Reading 5 Psalms/day is good for my heart. Sometimes I listen while I’m doing something else. Sometimes I listen and read while exercising. I like reading Psalms in bed. I like reading them in the morning. When I read in the afternoon, as I just did, I worry that I’m not learning enough from them. Should I memorize them? What is the difference to my “whole being” as David says here, if I take notes, read it 4 times, listen to a sermon about it, and read 2 commentaries regarding it? If you look at my blog much you know that I think a lot about mentoring. I do this because it is an essential component of who I am; my mentors, good and bad, have shaped me. Zack uses this word a lot, and I have appreciated growing to understand the role and to think about its implications. Especially concerning the with-God life and my goal of submission to God as Father and Mentor.
I am reading the Psalms so that they will mentor my soul (and my flesh, and my heart as David says towards the end of this Psalm).
Learning is good. Singing Psalms is good, in church and alone. The language is freeing as the various authors cry out to God, offer their understanding of His Glory in light of their life and the ways they experience the world.
There are a lot of references to God’s promises in Psalm 16. The tone is ‘oriented’ on God and his good Glory, David’s joy in God is clear and thorough. I am having a fine day myself. It isn’t spectacular, but not tragic either (like most of our days right?). I’m thankful for David’s words here, reminding me of the side of authenticity that comes out in praise and acknowledgement of the Glory of God in one’s soul. In his soul. In my soul.
Preserve me, O God, for in you I take refuge.

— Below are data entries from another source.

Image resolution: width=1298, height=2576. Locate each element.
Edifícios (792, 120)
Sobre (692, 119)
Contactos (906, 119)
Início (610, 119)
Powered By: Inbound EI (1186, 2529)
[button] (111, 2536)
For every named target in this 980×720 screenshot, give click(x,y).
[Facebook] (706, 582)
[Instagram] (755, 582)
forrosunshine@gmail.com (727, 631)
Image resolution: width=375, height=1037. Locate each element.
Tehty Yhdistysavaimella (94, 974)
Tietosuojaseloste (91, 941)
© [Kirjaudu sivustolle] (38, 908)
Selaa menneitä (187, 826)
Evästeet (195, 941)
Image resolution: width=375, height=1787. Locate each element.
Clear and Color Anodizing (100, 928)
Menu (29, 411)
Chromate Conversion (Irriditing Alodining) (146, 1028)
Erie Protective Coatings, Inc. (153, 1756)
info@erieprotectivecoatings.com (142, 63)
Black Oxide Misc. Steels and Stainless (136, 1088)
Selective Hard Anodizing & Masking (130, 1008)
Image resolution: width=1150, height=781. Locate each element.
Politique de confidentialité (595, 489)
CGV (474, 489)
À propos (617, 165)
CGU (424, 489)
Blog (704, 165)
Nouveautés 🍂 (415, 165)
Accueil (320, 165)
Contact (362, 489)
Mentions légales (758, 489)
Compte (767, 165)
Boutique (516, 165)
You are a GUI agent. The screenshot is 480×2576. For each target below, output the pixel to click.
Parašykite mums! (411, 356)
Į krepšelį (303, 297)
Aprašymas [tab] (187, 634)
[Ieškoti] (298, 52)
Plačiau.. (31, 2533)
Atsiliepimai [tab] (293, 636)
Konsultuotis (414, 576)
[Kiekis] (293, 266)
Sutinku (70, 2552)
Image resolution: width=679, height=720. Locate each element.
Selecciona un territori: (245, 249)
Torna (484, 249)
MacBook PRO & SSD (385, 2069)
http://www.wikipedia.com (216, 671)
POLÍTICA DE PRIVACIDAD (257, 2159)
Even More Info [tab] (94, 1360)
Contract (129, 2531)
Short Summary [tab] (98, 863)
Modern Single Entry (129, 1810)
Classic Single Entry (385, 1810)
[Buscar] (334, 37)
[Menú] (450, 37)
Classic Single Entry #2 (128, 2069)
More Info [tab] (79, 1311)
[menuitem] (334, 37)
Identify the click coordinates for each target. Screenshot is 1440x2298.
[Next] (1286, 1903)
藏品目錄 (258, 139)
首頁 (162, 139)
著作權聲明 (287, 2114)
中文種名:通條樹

I say to the LORD, “You are my Lord;
I have no good apart from you.”
As for the saints in the land, they are the excellent ones,
in whom is all my delight.
The sorrows of those who run after another god shall multiply;
their drink offerings of blood I will not pour out
or take their names on my lips.
The LORD is my chosen portion and my cup;
you hold my lot.
The lines have fallen for me in pleasant places;
indeed, I have a beautiful inheritance.
I bless the LORD who gives me counsel;
in the night also my heart instructs me.
I have set the LORD always before me;
because he is at my right hand, I shall not be shaken.
Therefore my heart is glad, and my whole being rejoices;
my flesh also dwells secure.
For you will not abandon my soul to Sheol,
or let your holy one see corruption.
You make known to me the path of life;
in your presence there is fullness of joy;
at your right hand are pleasures forevermore.